- Exercise: Though the records contain pictures, copy none of them; repeat exactly the lines from the one with "This screenshot has" to the end.

━━━ Supplied material ━━━

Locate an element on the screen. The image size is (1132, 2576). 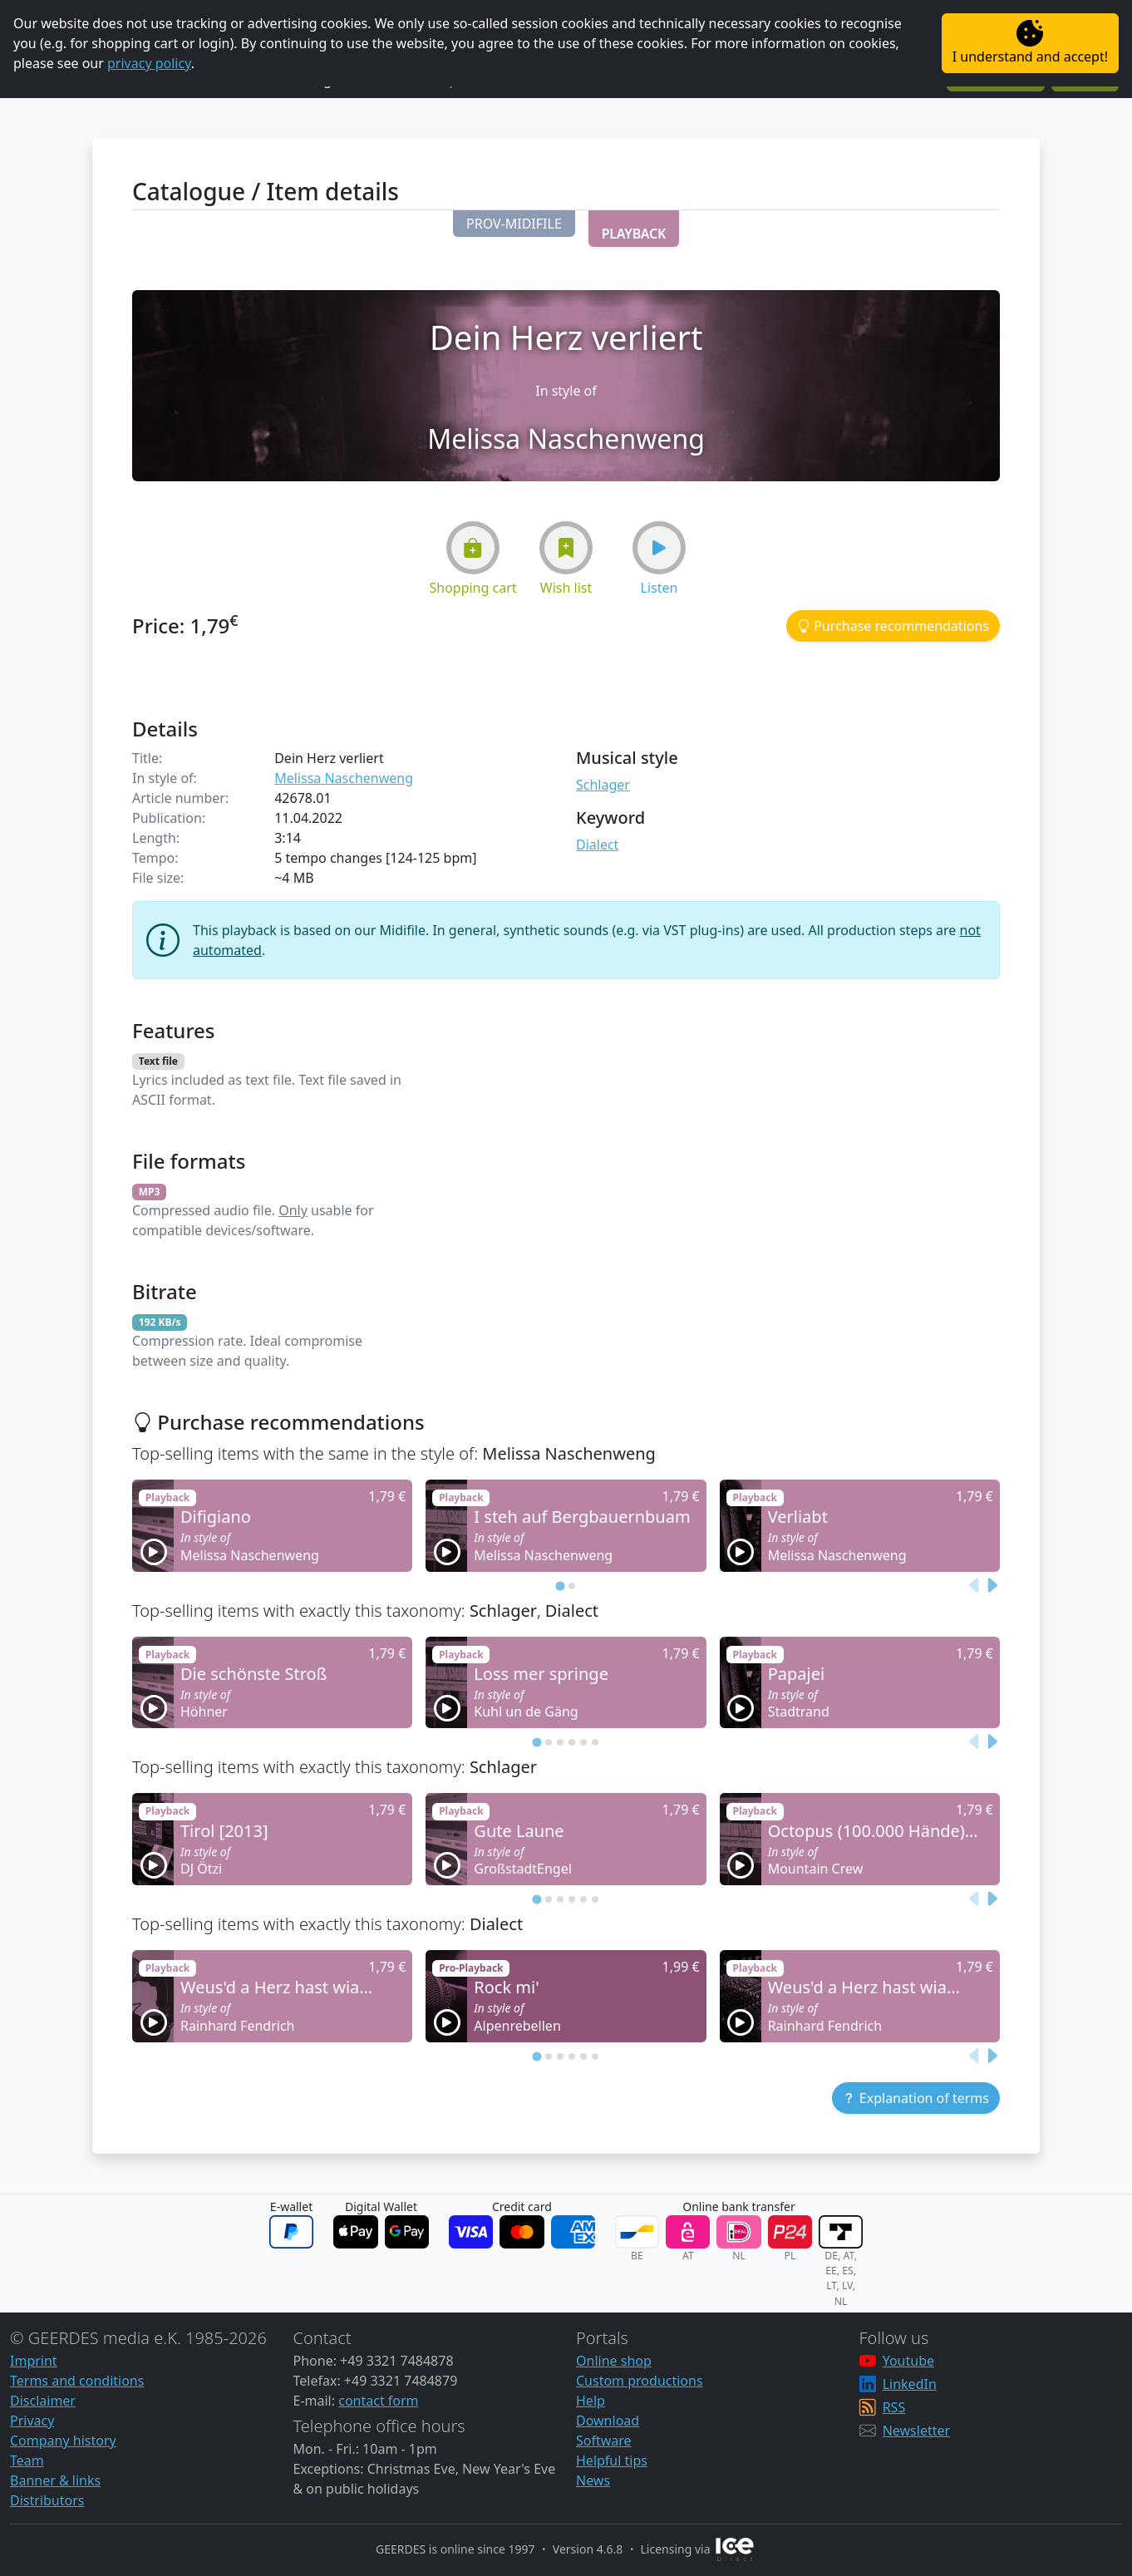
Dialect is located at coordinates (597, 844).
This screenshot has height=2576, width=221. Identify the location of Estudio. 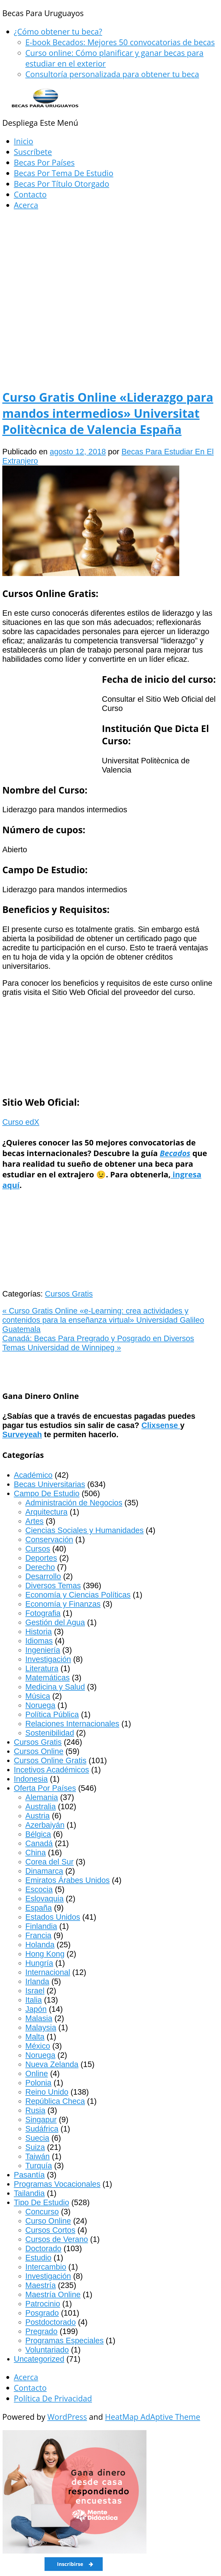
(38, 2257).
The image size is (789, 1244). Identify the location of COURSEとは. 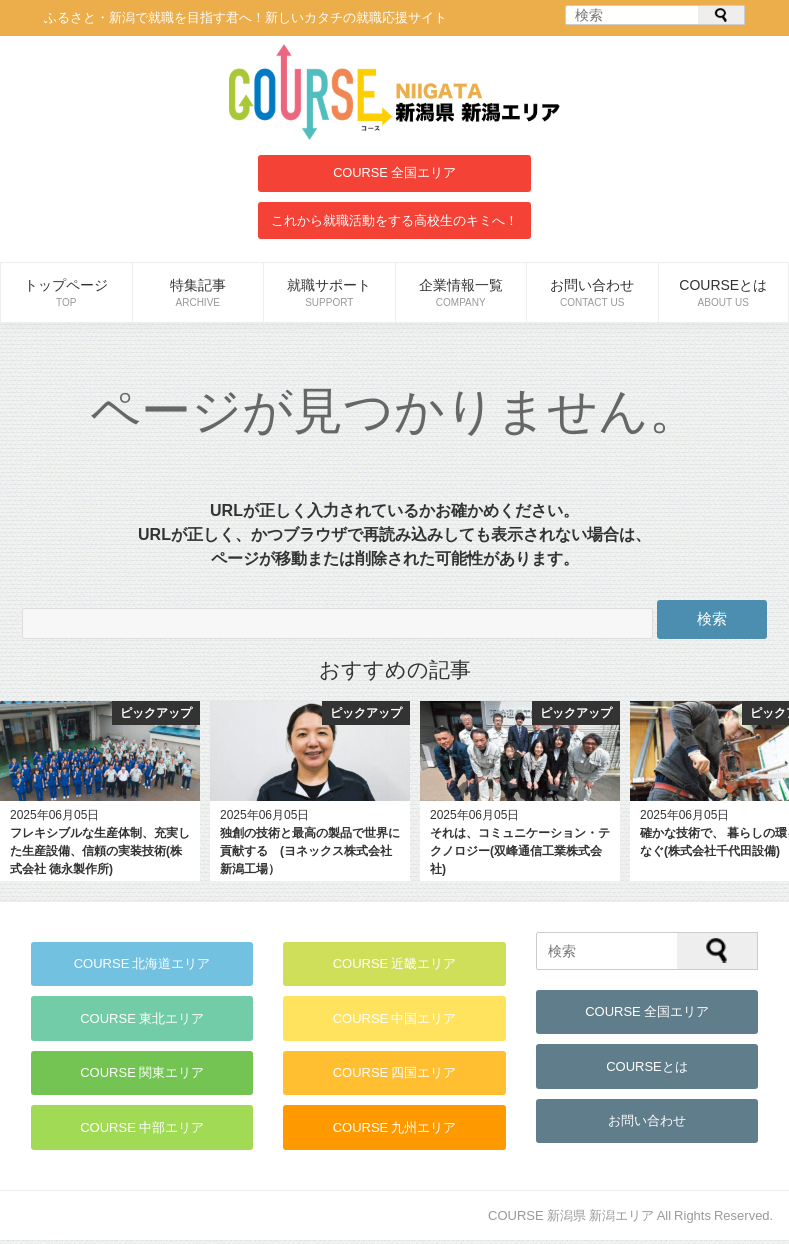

━━━

- Answer section:
This screenshot has height=2576, width=221. Identify the location of Estudio. 
(38, 2257).
The image size is (789, 1244). Identify the location of COURSEとは. 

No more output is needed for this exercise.